Deciding on a major can be challenging, especially if you have a number of interests!  The following strategies will help you narrow down the possibilities until you find a major that's a good fit for you.  Remember, it's important you are both motivated by and confident in a discipline you'll be studying for four years, so be sure to spend the time necessary to explore your values, interests, goals, and strengths, and to research majors' opportunities and requirements.  Students who enter UCSC as frosh are required to be formally declared in a major before enrolling in their third year (or equivalent). Upper division transfer students are required to be declared in a major by the deadline in their second term at UCSC.

  • Review the information under "Choosing a Major" on the Career Center's website.  Consider taking an online assessment, and meeting with a Career Adviser.
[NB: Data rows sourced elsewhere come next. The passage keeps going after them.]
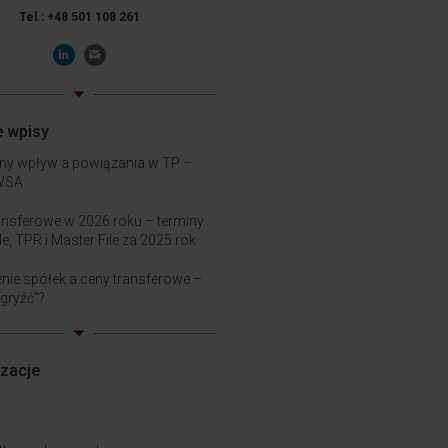
Tel.: +48 501 108 261
e wpisy
ny wpływ a powiązania w TP –
WSA
ansferowe w 2026 roku – terminy
le, TPR i Master File za 2025 rok
nie spółek a ceny transferowe –
ugryźć”?
izacje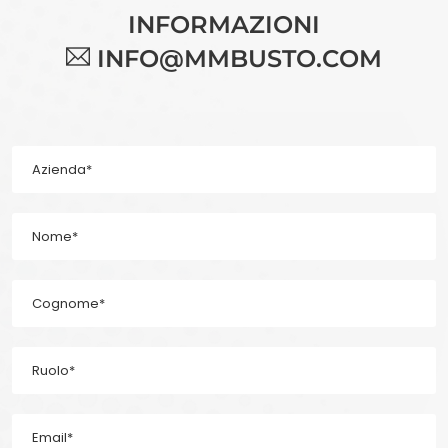
INFORMAZIONI
INFO@MMBUSTO.COM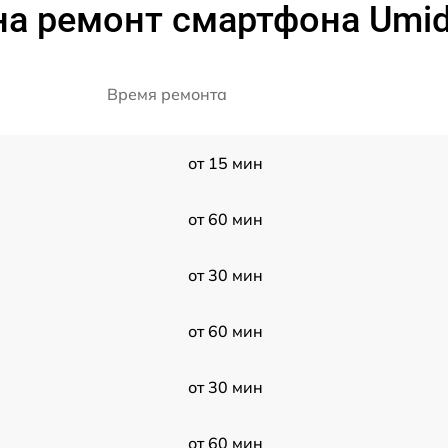
а ремонт смартфона Umid
Время ремонта
от 15 мин
от 60 мин
от 30 мин
от 60 мин
от 30 мин
от 60 мин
  • Review the Fields of Study list in the UCSC General Catalog to see the majors and minors offered.  If you see a major that looks intriguing, read about it in the Programs and Courses section of the General Catalog; identify the required courses as well as whether the major has qualification requirements. 
  • If you are a freshman, review the advising cluster information posted for new students.
  • Visit the websites for majors you're considering.  Attend any orientations or events that are offered to learn more.
  • Talk with faculty and the department/program adviser for majors of interest. Discuss the major's curriculum, requirements, and opportunities.
  • Talk with your college adviser about possible majors and the best way to make your decision.
  • Take introductory courses required for the major, both to get on track and to test your interests and skills in the discipline.  If a major you're considering has qualification requirements, learn what those requirements are, and stay on track to meet them by mid-sophomore year.
  • Many students change their minds about a major after taking some initial courses in the first year.  Don't limit your options early -- research the requirements and opportunities for more than one major, especially if one of the majors you're considering is selective!